Understanding Children's Misbehaviour

Easy Tips for Understanding Children's Misbehaviour

Improving or shaping children’s behaviour is easy if first, you can understand the purpose of their misbehaviour and then change your response.

Understanding Children’s Misbehaviour

Children misbehave around their mothers and fathers because parents are as predictable in their reactions as washing machine cycles.

Improving or shaping children’s behaviour is easy if first, you can understand the purpose of their misbehaviour and then change your response.

Four Types Of Misbehaviour

There are four types of misbehaviour that you need to know about.

“Is most misbehaviour attention-seeking?”

asked a father at a parenting seminar

Good question!

“Yes” I said. “But it is not that simple”

Attention Seeking

Understanding children’s misbehaviour starts by accepting that its very nature is attention-seeking. Their misbehaviour is hard to ignore and usually gains some measure of attention either from parents, siblings or adults.

These four common types of misbehaviour achieve one of three goals.

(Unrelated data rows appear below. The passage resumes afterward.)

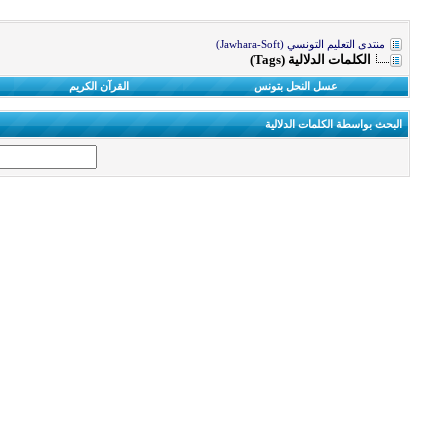
منتدى التعليم التونسي (Jawhara-Soft)
الكلمات الدلالية (Tags)
عسل النحل بتونس
القرآن الكريم
البحث بواسطة الكلمات الدلالية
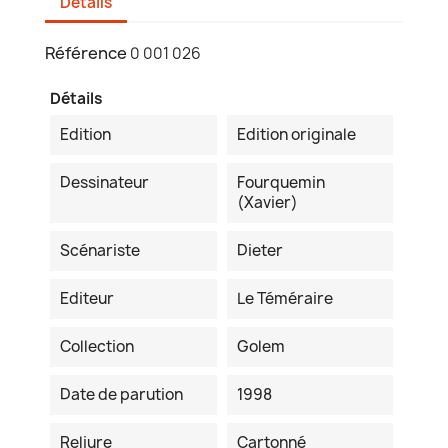
Détails
Référence
0 001 026
Détails
Edition
Edition originale
Dessinateur
Fourquemin
(Xavier)
Scénariste
Dieter
Editeur
Le Téméraire
Collection
Golem
Date de parution
1998
Reliure
Cartonné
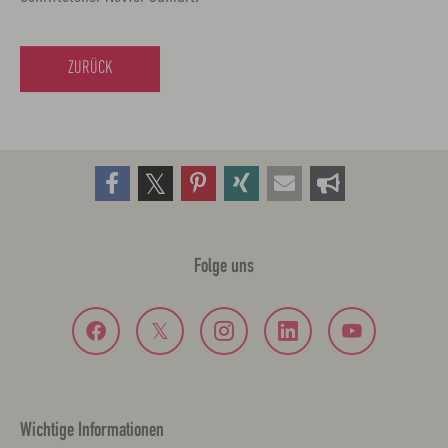
ZURÜCK
Folge uns
Wichtige Informationen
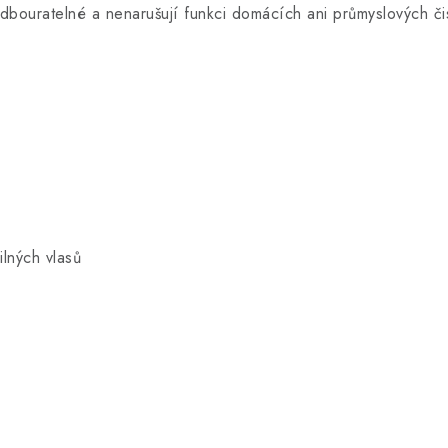
odbouratelné a nenarušují funkci domácích ani průmyslových č
ilných vlasů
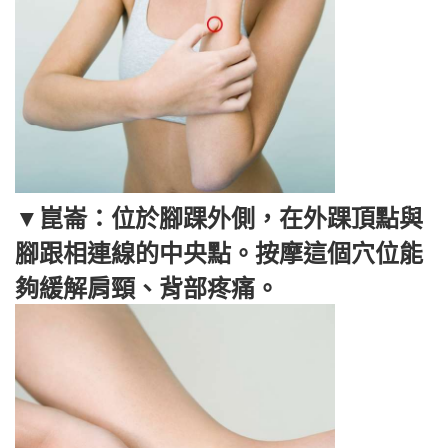
▼崑崙：位於腳踝外側，在外踝頂點與
腳跟相連線的中央點。按摩這個穴位能
夠緩解肩頸、背部疼痛。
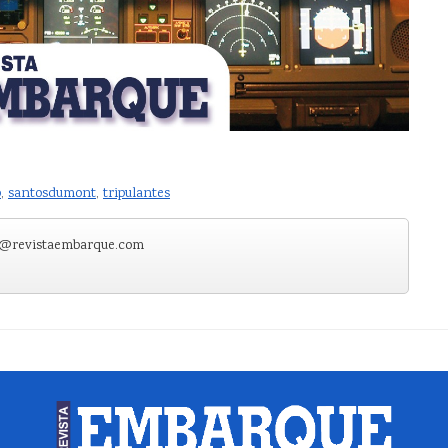
o
,
santosdumont
,
tripulantes
e@revistaembarque.com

Your gut reaction is the best guide to understanding the goals of misbehaviour.

If you are unsure just respond as your feeling indicates and your child’s response is a sure indicator.

The Four Types Of Misbehaviour Are

1. Notice Me behaviours

These behaviours include clowning, cuteness, some eating problems, interruptions, shyness, showing off and whining.

They are very common in young children who think that the world revolves around them.

2. Help Me behaviours

These behaviours include incompetence, laziness, forgetfulness and untidiness which are all great ways to keep parents in children’s service.

When parents respond to help me behaviours by reminding, tidying and doing things for kids soon become helpless!

Both behaviour types achieve the goal of attention.

You know you have attention-seeking behaviours if you feel annoyed or frustrated.

And you tend to respond by scolding, correcting, reminding or doing tasks for kids, which is B-grade attention but good enough at any rate.

3. Make Me behaviours

Understanding children’s misbehaviour when it becomes violent is harder.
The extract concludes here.